MATERIAL FOR THIS EXERCISE:
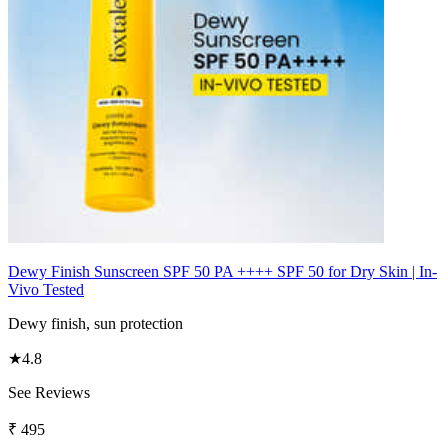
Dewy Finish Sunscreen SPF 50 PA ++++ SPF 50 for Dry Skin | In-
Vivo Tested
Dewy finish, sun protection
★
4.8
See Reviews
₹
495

...

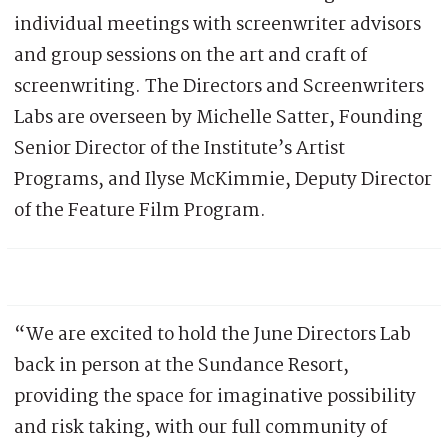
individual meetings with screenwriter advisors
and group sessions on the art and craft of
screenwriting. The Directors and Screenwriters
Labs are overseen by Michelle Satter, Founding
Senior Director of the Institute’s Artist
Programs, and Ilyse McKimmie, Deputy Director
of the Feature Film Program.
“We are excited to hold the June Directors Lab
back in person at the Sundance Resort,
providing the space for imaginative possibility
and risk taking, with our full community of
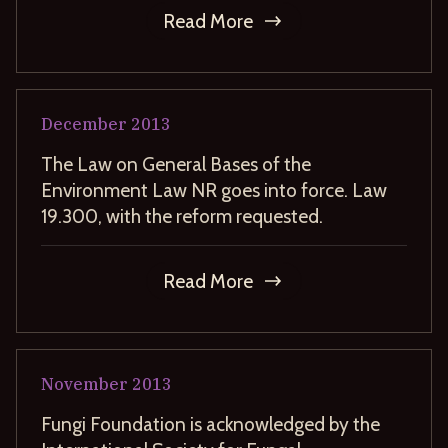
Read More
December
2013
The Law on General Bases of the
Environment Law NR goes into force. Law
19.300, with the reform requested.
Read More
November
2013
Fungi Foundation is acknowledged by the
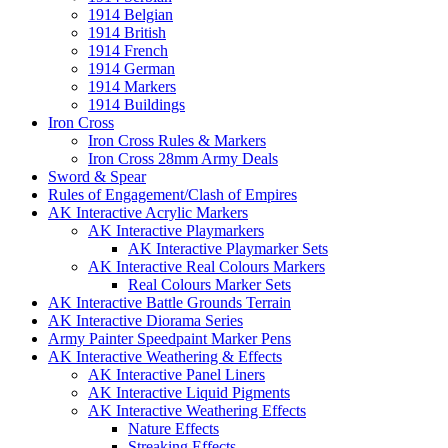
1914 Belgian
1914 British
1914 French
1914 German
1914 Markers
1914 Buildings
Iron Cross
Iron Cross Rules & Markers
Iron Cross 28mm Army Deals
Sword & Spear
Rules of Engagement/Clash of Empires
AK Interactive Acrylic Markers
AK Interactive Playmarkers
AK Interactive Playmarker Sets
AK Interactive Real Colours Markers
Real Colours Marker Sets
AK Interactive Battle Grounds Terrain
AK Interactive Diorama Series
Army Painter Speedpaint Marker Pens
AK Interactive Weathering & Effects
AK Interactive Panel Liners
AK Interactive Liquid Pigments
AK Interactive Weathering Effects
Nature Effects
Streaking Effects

TASK DIRECTIONS: Every line above in which the word "Colours" occurs is to be copied.

ANSWER SPACE:
AK Interactive Real Colours Markers
Real Colours Marker Sets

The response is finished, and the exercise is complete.